Research area A: Adaptive molecular systems
A01 New photoswitches for integration in adaptive nanosystems
Molecular photoswitches are versatile sensors and actuators for the development of intelligent matter. In this project we will design and prepare azo and spiropyran photoswitches as building blocks for the assembly of adaptive nanosystems. The project combines our expertise in the development of innovative photoswitches and surface ligands based on N-heterocyclic carbenes. These photoswitches will be immobilized on nanoparticles and patterned on surfaces using soft lithography. Furthermore, the photoswitches developed in this project will be integrated in a range of adaptive molecular systems, soft materials and solid-state nanosystems explored in the CRC.
A02 Control of the primary and secondary structure in synthetic polymers to access adaptive soft materials
Prof. Dr. Armido Studer - Organic Chemistry Insitute
Methods for the alternating controlled radical copolymerization to access alternating ABC-type copolymers will be developed. Unique self-assembly behavior is expected for these soft materials. Adaptive materials using mechanophores as active functionalities will be prepared. Mechanical stress will alter the stiffness or the absorption properties in these materials. A second research line is devoted to the preparation of chiral rigid polymers with defined secondary structure by using anionic ring-opening polymerization of chiral donor-acceptor cyclopropanes. Chiral polymers bearing redox-active Ru-functionalities at their side chains will be synthesized and the material will be tested as a self-oscillating system where a defined periodical structural change is achieved and maintained in the presence of a chemical fuel.

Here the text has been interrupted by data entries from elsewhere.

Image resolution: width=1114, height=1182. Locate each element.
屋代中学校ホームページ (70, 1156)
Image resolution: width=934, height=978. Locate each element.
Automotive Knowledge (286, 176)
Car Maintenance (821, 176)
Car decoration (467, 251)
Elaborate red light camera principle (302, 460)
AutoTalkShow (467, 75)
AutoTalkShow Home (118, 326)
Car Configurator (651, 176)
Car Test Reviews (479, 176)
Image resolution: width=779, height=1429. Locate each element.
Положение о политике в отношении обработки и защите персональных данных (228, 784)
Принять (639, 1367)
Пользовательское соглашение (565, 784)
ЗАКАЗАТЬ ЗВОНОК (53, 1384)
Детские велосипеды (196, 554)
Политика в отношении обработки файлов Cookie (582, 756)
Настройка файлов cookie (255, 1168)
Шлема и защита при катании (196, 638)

A03 Interfacing self-assembly and multiple stimuli to create adaptive behaviour
Controlling the energy landscape of stimuli-responsive supramolecular materials remains a major challenge in the field of self-assembly. In this project, we aim at unravelling the effect of various triggers on supramolecular polymerization by detailed mechanistic insights. By interfacing supramolecular polymerization under controlled experimental conditions and a given stimulus, we will switch from responsive to adaptive behaviour on demand. The sequential application of multiple stimuli at defined intervals is expected to produce unprecedented functional supramolecular materials with oscillating, adaptive, sensing and memory behaviour.
A04 Developing tunable triplet emitters towards adaptive electroluminescent materials
Light-emitting materials composed of photoluminescent metal-organic coordination compounds attached to metal nanoparticles or embedded in soft polymeric matrices will be developed. They will be controlled by and adapt to a variety of external stimuli such as light, temperature, pressure, mechanical force, and electrochemical potential. In turn, these features will enable them to act as sensors of environmental changes. In the long term, the developed concepts will enable color-coded information storage and processing by embedment in nanophotonic matrices and integration into neuromorphic architectures.
A05 Light-controlled anion-binding adaptive supramolecular systems
Photo-responsive azobenzene-triazole systems will be designed to allow Z-selective anion binding, resulting in photo-reversible switchable anion availability and catalytic activity. Peptide functionali-zation will enable supramolecular aggregates, with anion binding constants depending on the available space for isomerization and thus on the aggregation state. As a route towards adaptive materials we envision to implement memory by modifying aggregate structures based on the steric requirement of the azotriazole E and Z forms during repeated photoisomerization cycles. The ultimate goal is to construct materials with memory-controlled photo-responsive anion binding properties.
A06 A semi-synthetic nanosystem for programmable control of output based on rational design and directed evolution
Prof. Dr. Andrea Rentmeister - Institute of Biochemistry
In the first funding period, we will develop a system that senses different small molecules and actuates the formation of an output signal. The semi-synthetic nanosystem consists of a reaction network in aqueous solution and explores different feedback mechanisms to move from a responsive to an adaptive system that self-regulates the formation of metabolites, RNA, or protein and leads to a detectable output signal (e.g. fluorescence, enzymatic activity or proteinaceous material). Permanent or light-removable modifications of DNA will be tested as a molecular memory indicating which fuels the system has previously been exposed to. The long-term goal of this project is to realize adaptive behavior and learning capability, reminiscent of artificial synapses, by integrating this sensing-actuation system into photonic circuits or confined spaces, such as vesicles and nanofabrication approaches, and to be able to distinguish experienced systems from naïve ones.